───── Listed entries
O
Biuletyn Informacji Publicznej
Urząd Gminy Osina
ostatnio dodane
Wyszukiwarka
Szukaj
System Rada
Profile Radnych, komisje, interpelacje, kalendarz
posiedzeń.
──────────
───── Listed entries
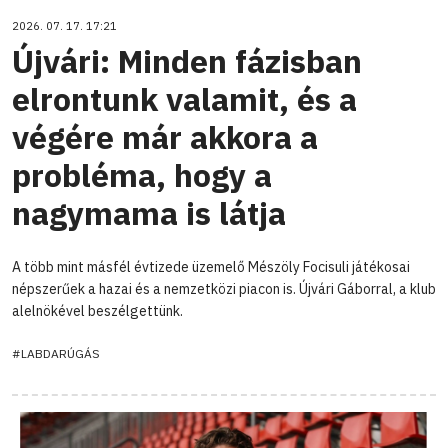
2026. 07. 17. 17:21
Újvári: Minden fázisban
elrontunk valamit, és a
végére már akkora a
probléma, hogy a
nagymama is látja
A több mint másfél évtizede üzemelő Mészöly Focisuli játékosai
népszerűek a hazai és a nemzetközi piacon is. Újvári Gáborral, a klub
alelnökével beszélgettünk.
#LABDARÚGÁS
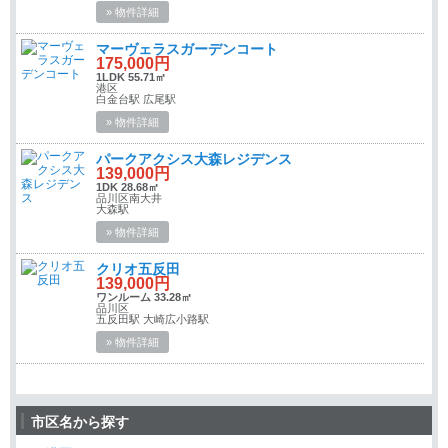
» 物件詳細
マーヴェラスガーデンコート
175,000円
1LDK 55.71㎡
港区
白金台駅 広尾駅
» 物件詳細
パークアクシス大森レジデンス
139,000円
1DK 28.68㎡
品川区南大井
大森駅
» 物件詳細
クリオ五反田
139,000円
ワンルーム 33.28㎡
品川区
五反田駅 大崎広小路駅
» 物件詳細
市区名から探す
──────────
───── Listed entries
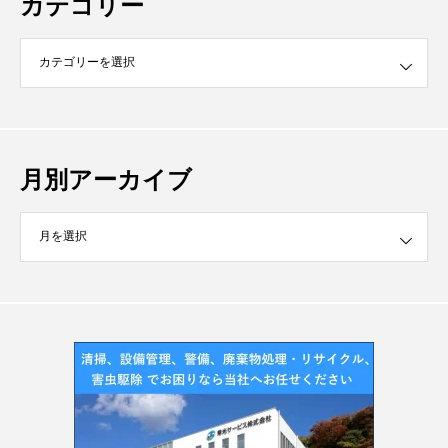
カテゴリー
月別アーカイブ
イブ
──────────
*Exercise aim*. Wherever the word "Újvári" appears in the listing above, copy the whole line.

*Your solution*.
Újvári: Minden fázisban
népszerűek a hazai és a nemzetközi piacon is. Újvári Gáborral, a klub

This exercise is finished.